Agree strongly with the majority of this article with the exception of throwing an O-6 command select officer at the problem instead of assigning the right person. Our obsessive focus on rank is very conventional and not appropriate for SOF. Furthermore, this excessive focus on rank and additional C2 counters what we are attempting to do by creating a culture that embraces mission command.
Just to play the devil's advocate, if these groups are going to self destruct on their own why do we need to do this? No supporting logic was provided on why drone strikes wouldn't continue to be successful in disrupting attacks, while there is some evidence our presence on the ground siimply puts energy into the terrorist system and makes the situation worse.
Brilliant work. CAPT Newson, have you had the opportunity to review Troy S. Thomas and William D. Casebeer 2004 work, "Violent Systems: Defeating Terrorists, Insurgents, and Other Non-State Adversaries?" Seems to have some affinity with the suggestions you've made in this article, at least in your visualization of the capabilities of AQAM and their interaction with the OE.

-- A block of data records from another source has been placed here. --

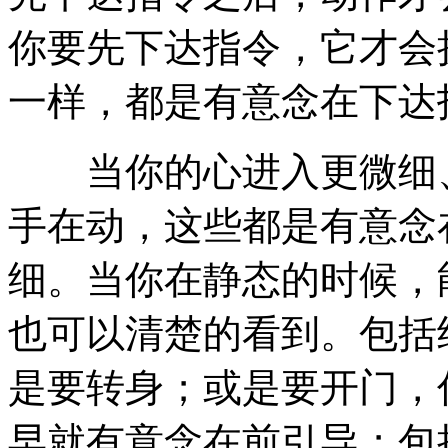
你要先下达指令，它才会
一样，都是有意念在下达
当你的心进入更微细、
手在动，这些都是有意念
细。当你在静态的时候，
也可以清楚的看到。包括
是要转身；或是要开门，
早就有意念在前引导；包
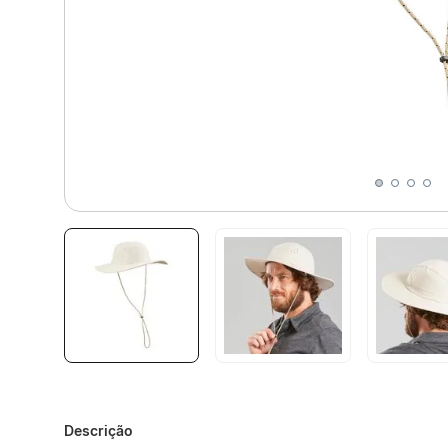
Descrição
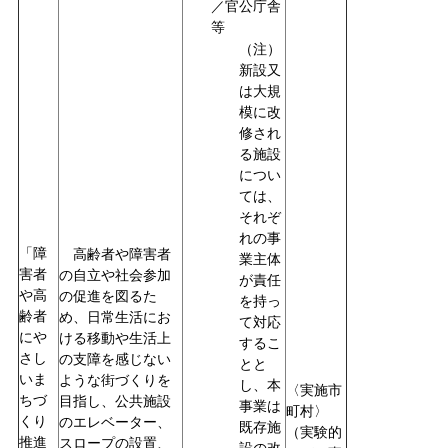
／官公庁舎
等
（注）
新設又
は大規
模に改
修され
る施設
につい
ては、
それぞ
れの事
「障
高齢者や障害者
業主体
害者
の自立や社会参加
が責任
や高
の促進を図るた
を持っ
齢者
め、日常生活にお
て対応
にや
ける移動や生活上
するこ
さし
の支障を感じない
とと
いま
ような街づくりを
し、本
〈実施市
ちづ
目指し、公共施設
事業は
町村〉
くり
のエレベーター、
既存施
（実験的
推進
スロープの設置、
設の改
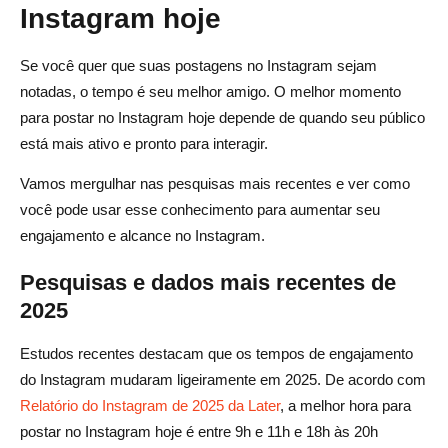
Instagram hoje
Se você quer que suas postagens no Instagram sejam
notadas, o tempo é seu melhor amigo. O melhor momento
para postar no Instagram hoje depende de quando seu público
está mais ativo e pronto para interagir.
Vamos mergulhar nas pesquisas mais recentes e ver como
você pode usar esse conhecimento para aumentar seu
engajamento e alcance no Instagram.
Pesquisas e dados mais recentes de
2025
Estudos recentes destacam que os tempos de engajamento
do Instagram mudaram ligeiramente em 2025. De acordo com
Relatório do Instagram de 2025 da Later
, a melhor hora para
postar no Instagram hoje é entre 9h e 11h e 18h às 20h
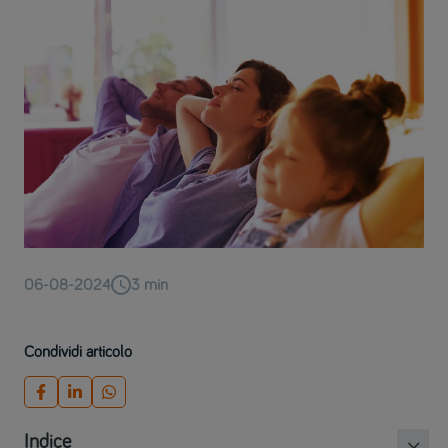
06-08-2024
3
min
Condividi articolo
Indice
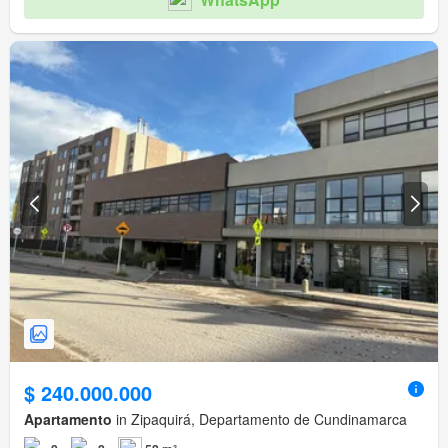
$ 240.000.000
Apartamento
in Zipaquirá, Departamento de Cundinamarca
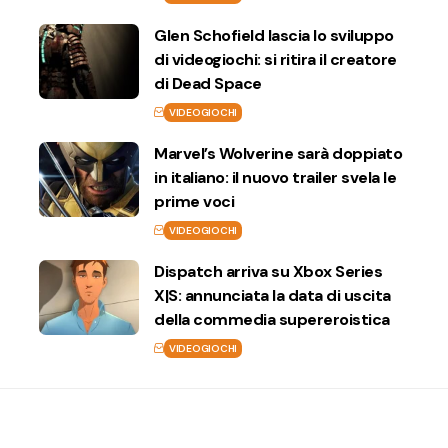
Glen Schofield lascia lo sviluppo
di videogiochi: si ritira il creatore
di Dead Space
VIDEOGIOCHI
Marvel’s Wolverine sarà doppiato
in italiano: il nuovo trailer svela le
prime voci
VIDEOGIOCHI
Dispatch arriva su Xbox Series
X|S: annunciata la data di uscita
della commedia supereroistica
VIDEOGIOCHI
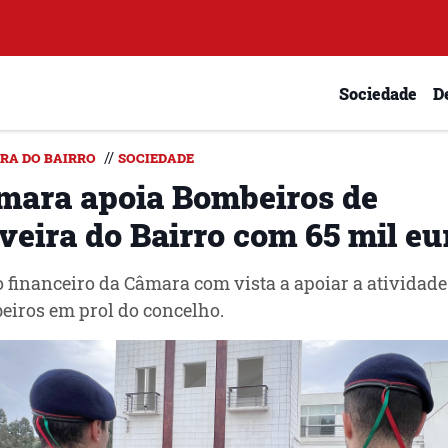
Sociedade
D
//
IRA DO BAIRRO
SOCIEDADE
mara apoia Bombeiros de
veira do Bairro com 65 mil eu
 financeiro da Câmara com vista a apoiar a atividade
iros em prol do concelho.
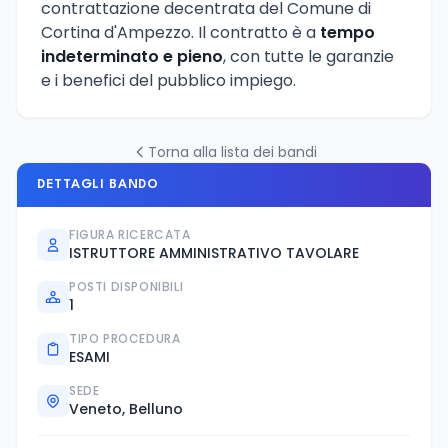
contrattazione decentrata del Comune di
Cortina d'Ampezzo. Il contratto è a
tempo
indeterminato e pieno
, con tutte le garanzie
e i benefici del pubblico impiego.
Torna alla lista dei bandi
DETTAGLI BANDO
FIGURA RICERCATA
ISTRUTTORE AMMINISTRATIVO TAVOLARE
POSTI DISPONIBILI
1
TIPO PROCEDURA
ESAMI
SEDE
Veneto, Belluno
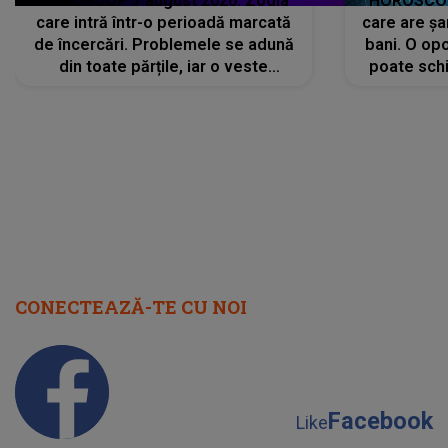
HOROSCOP 7 august 2026. Zodia
HOROSCOP 
care intră într-o perioadă marcată
care are șa
de încercări. Problemele se adună
bani. O opo
din toate părțile, iar o veste
poate schi
neașteptată îi dă planurile peste
la
cap
CONECTEAZĂ-TE CU NOI
Facebook
Like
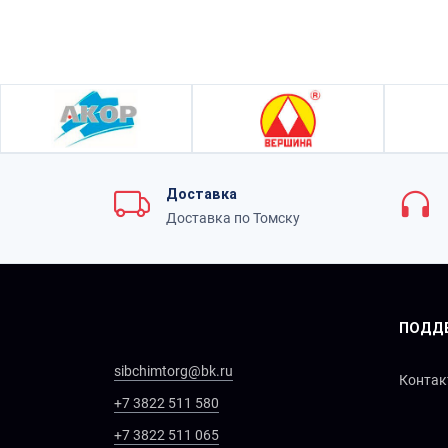
Доставка
Доставка по Томску
ПОДД
sibchimtorg@bk.ru
Конта
+7 3822 511 580
+7 3822 511 065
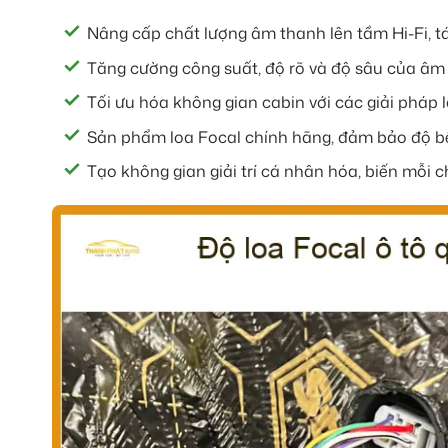
Nâng cấp chất lượng âm thanh lên tầm Hi-Fi, tá
Tăng cường công suất, độ rõ và độ sâu của âm b
Tối ưu hóa không gian cabin với các giải pháp 
Sản phẩm loa Focal chính hãng, đảm bảo độ bền
Tạo không gian giải trí cá nhân hóa, biến mỗi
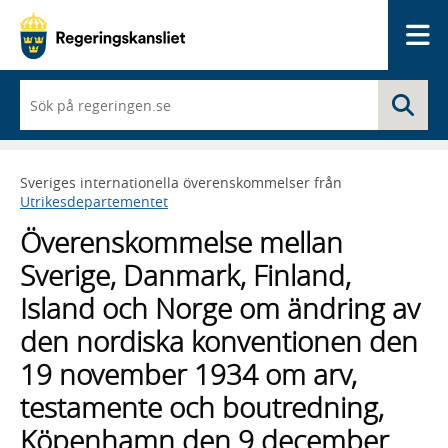
Me
När
Sö
du
börjar
skriva
så
Sveriges internationella överenskommelser från
framträder
Utrikesdepartementet
en
lista
Överenskommelse mellan
med
sökförslag
Sverige, Danmark, Finland,
Island och Norge om ändring av
den nordiska konventionen den
19 november 1934 om arv,
testamente och boutredning,
Köpenhamn den 9 december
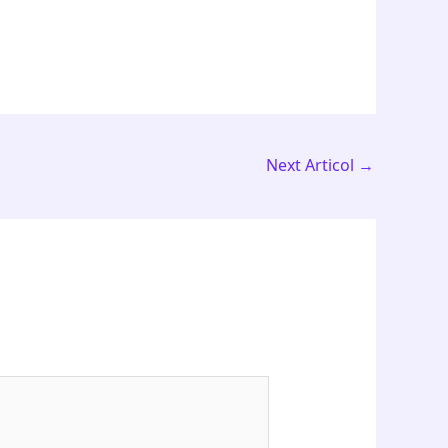
Next Articol
→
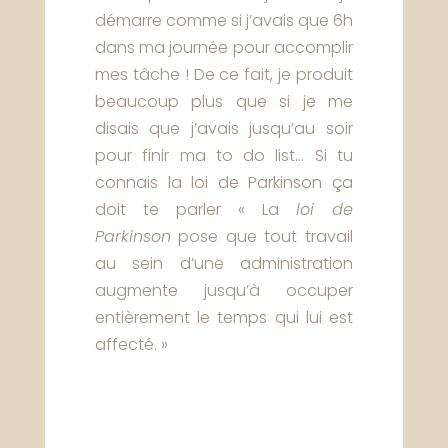
démarre comme si j’avais que 6h
dans ma journée pour accomplir
mes tâche ! De ce fait, je produit
beaucoup plus que si je me
disais que j’avais jusqu’au soir
pour finir ma to do list… Si tu
connais la loi de Parkinson ça
doit te parler « La
loi de
Parkinson
pose que tout travail
au sein d’une administration
augmente jusqu’à occuper
entièrement le temps qui lui est
affecté. »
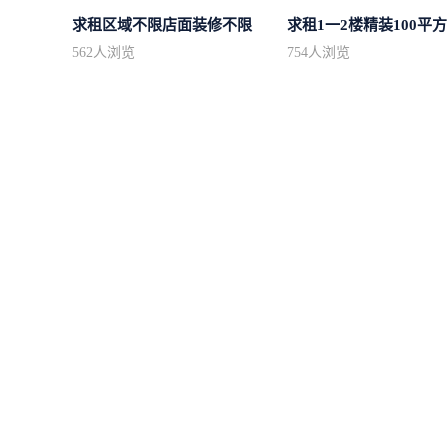
求租区域不限店面装修不限
求
562
人浏览
754
人浏览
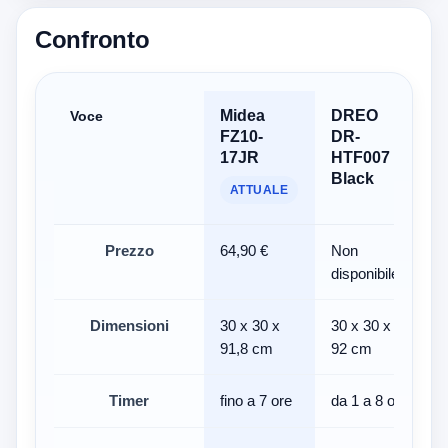
Confronto
Midea
DREO
Voce
FZ10-
DR-
17JR
HTF007
Black
ATTUALE
Prezzo
64,90 €
Non
disponibile
d
Dimensioni
30 x 30 x
30 x 30 x
3
91,8 cm
92 cm
Timer
fino a 7 ore
da 1 a 8 ore
-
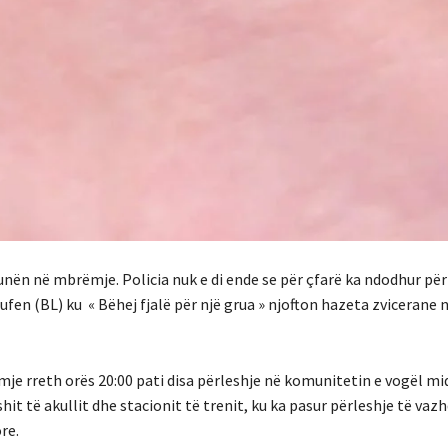
tunën në mbrëmje. Policia nuk e di ende se për çfarë ka ndodhur për
en (BL) ku « Bëhej fjalë për një grua » njofton hazeta zvicerane n
je rreth orës 20:00 pati disa përleshje në komunitetin e vogël mid
t të akullit dhe stacionit të trenit, ku ka pasur përleshje të va
re.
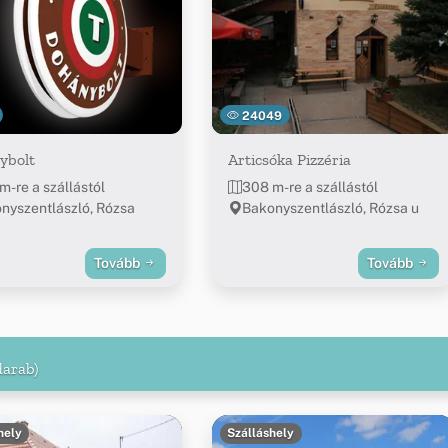
24049
ybolt
Articsóka Pizzéria
m-re a szállástól
308 m-re a szállástól
nyszentlászló, Rózsa
Bakonyszentlászló, Rózsa u
Tovább
Tovább
darab)
hely
Szálláshely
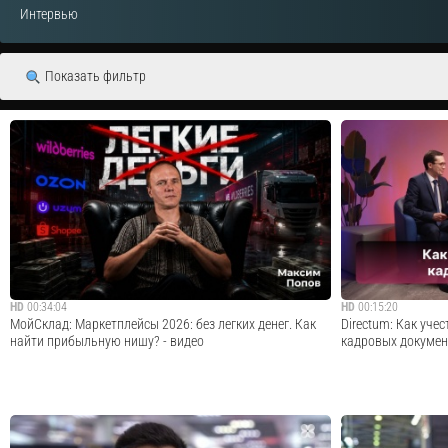
Интервью
Показать фильтр
HD
00:34:04
HD
00:15:20
МойСклад: Маркетплейсы 2026: без легких денег. Как
Directum: Как уче
найти прибыльную нишу? - видео
кадровых докумен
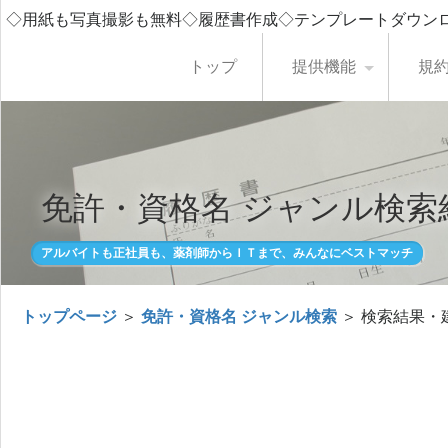
◇用紙も写真撮影も無料◇履歴書作成◇テンプレートダウン
トップ
提供機能
規
免許・資格名 ジャンル検索
アルバイトも正社員も、薬剤師からＩＴまで、みんなにベストマッチ
トップページ
＞
免許・資格名 ジャンル検索
＞ 検索結果・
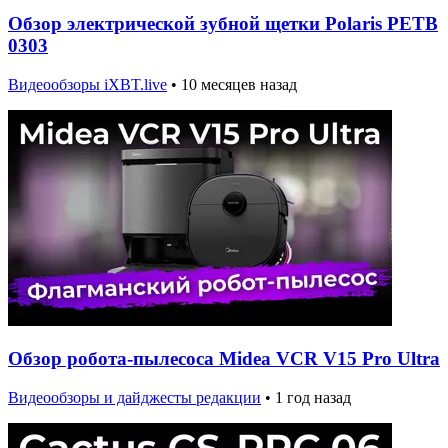
Обзор электрической зубной щетки Polaris PETB
0303
Видеообзоры iXBT.live
•
10 месяцев назад
Обзор робота-пылесоса Midea VCR V15 Pro Ultra
Видеообзоры и дайджесты редакции
•
1 год назад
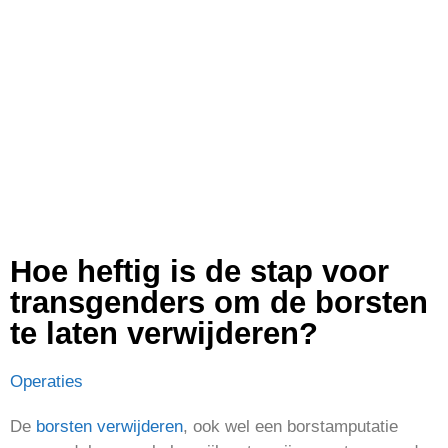
Hoe heftig is de stap voor
transgenders om de borsten
te laten verwijderen?
Operaties
De
borsten verwijderen
, ook wel een borstamputatie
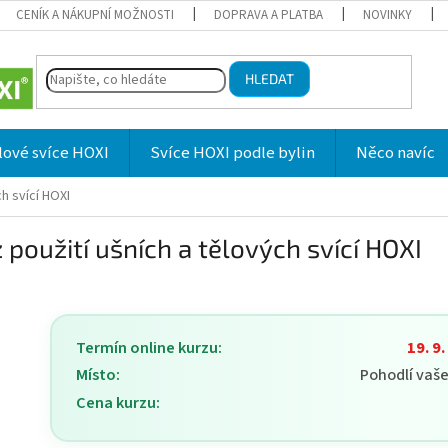
CENÍK A NÁKUPNÍ MOŽNOSTI
DOPRAVA A PLATBA
NOVINKY
HLEDAT
lové svíce HOXI
Svíce HOXI podle bylin
Něco navíc
ch svící HOXI
 použití ušních a tělových svící HOXI
Termín online kurzu:
19. 9
Místo:
Pohodlí vaš
Cena kurzu:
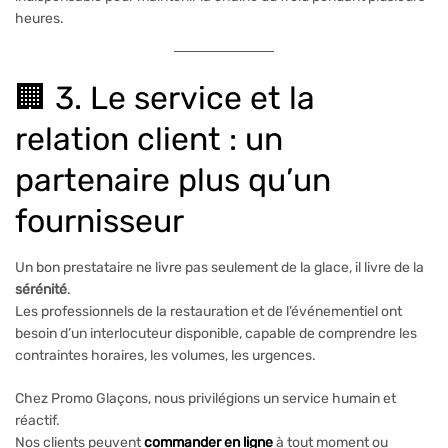
heures.
🏢 3. Le service et la
relation client : un
partenaire plus qu’un
fournisseur
Un bon prestataire ne livre pas seulement de la glace, il livre de la
sérénité
.
Les professionnels de la restauration et de l’événementiel ont
besoin d’un interlocuteur disponible, capable de comprendre les
contraintes horaires, les volumes, les urgences.
Chez Promo Glaçons, nous privilégions un service humain et
réactif.
Nos clients peuvent
commander en ligne
à tout moment ou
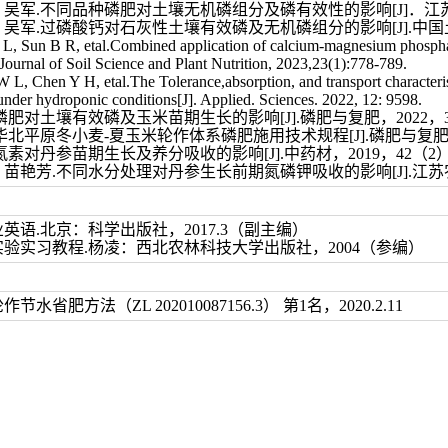
吴军.不同品种磷肥对土壤无机磷组分及磷有效性的影响[J]．江苏农业科学
，吴军.过磷酸钙对石灰性土壤有效磷及无机磷组分的影响[J].中国土壤与
L, Sun B R, etal.Combined application of calcium‑magnesium phosphat
].Journal of Soil Science and Plant Nutrition, 2023,23(1):778-789.
, Chen Y H, etal.The Tolerance,absorption, and transport characteristi
der hydroponic conditions[J]. Applied. Sciences. 2022, 12: 9598.
磷肥对土壤有效磷及玉米苗期生长的影响[J].磷肥与复肥，2022，37（1
华北平原冬小麦-夏玉米轮作体系磷肥施用技术规程[J].磷肥与复肥，202
氮素对丹参苗期生长及养分吸收的影响[J].中药材，2019，42（2）:26
苗艳芳.不同水分处理对丹参生长前期氮磷钾吸收的影响[J].江苏农业科学
业英语.北京：科学出版社，2017.3（副主编）
养实验实习教程.杨凌：西北农林科技大学出版社，2004（参编）
省肥方法（ZL 202010087156.3） 第1名，2020.2.11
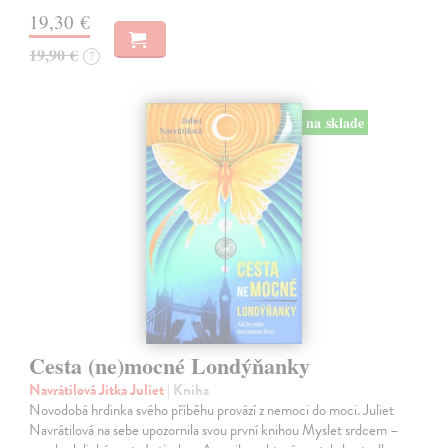
19,30 €
19,90 €
?
na sklade
Cesta (ne)mocné Londýňanky
Navrátilová Jitka Juliet
| Kniha
Novodobá hrdinka svého příběhu provází z nemoci do moci. Juliet
Navrátilová na sebe upozornila svou první knihou Myslet srdcem –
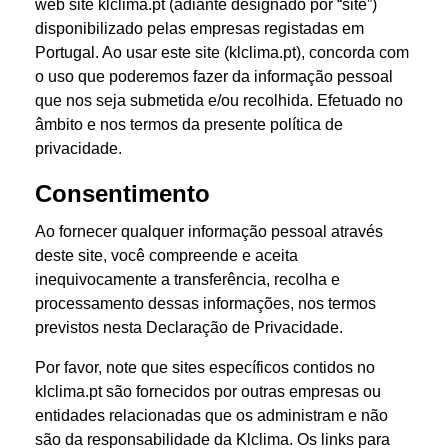
web site klclima.pt (adiante designado por “site”)
disponibilizado pelas empresas registadas em
Portugal. Ao usar este site (klclima.pt), concorda com
o uso que poderemos fazer da informação pessoal
que nos seja submetida e/ou recolhida. E
fetuado no
âmbito e nos termos da presente política de
privacidade.
Consentimento
Ao fornecer qualquer informação pessoal através
deste site, você compreende e aceita
inequivocamente a transferência, recolha e
processamento dessas informações, nos termos
previstos nesta Declaração de Privacidade.
Por favor, note que sites específicos contidos no
klclima.pt são fornecidos por outras empresas ou
entidades relacionadas que os administram e não
são da responsabilidade da Klclima. Os links para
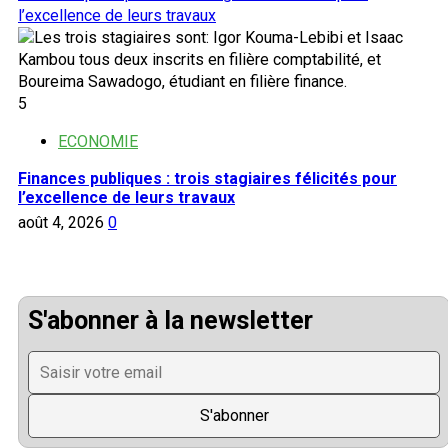
l’excellence de leurs travaux
5
ECONOMIE
Finances publiques : trois stagiaires félicités pour
l’excellence de leurs travaux
août 4, 2026
0
S'abonner à la newsletter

I'd suspect that the reason our grand CT strategy focuses on tactical engagement (drone strikes) is because of policy maker refusal to engage AQAM's strategic CoG: Militant Islamist Ideology. Instead we engage them operationally and tactically. As you stated yourself, we've vacated the fight within the cognitive and informational domain. Probably because this fight is viewed as too messy.
Have you also had a chance to review the lessons learned from OEF-TS and the perceived failure of CT efforts in Mali? One of the bigger lessons was a failure to move beyond tactical engagement in our advise and assist mission and instead focus on engagement with ministerial organizations.
Again, brilliant and insightful article. This is a clearly defined strategy for effectively combating AQAM and other Militant Islamist both operationally and strategically.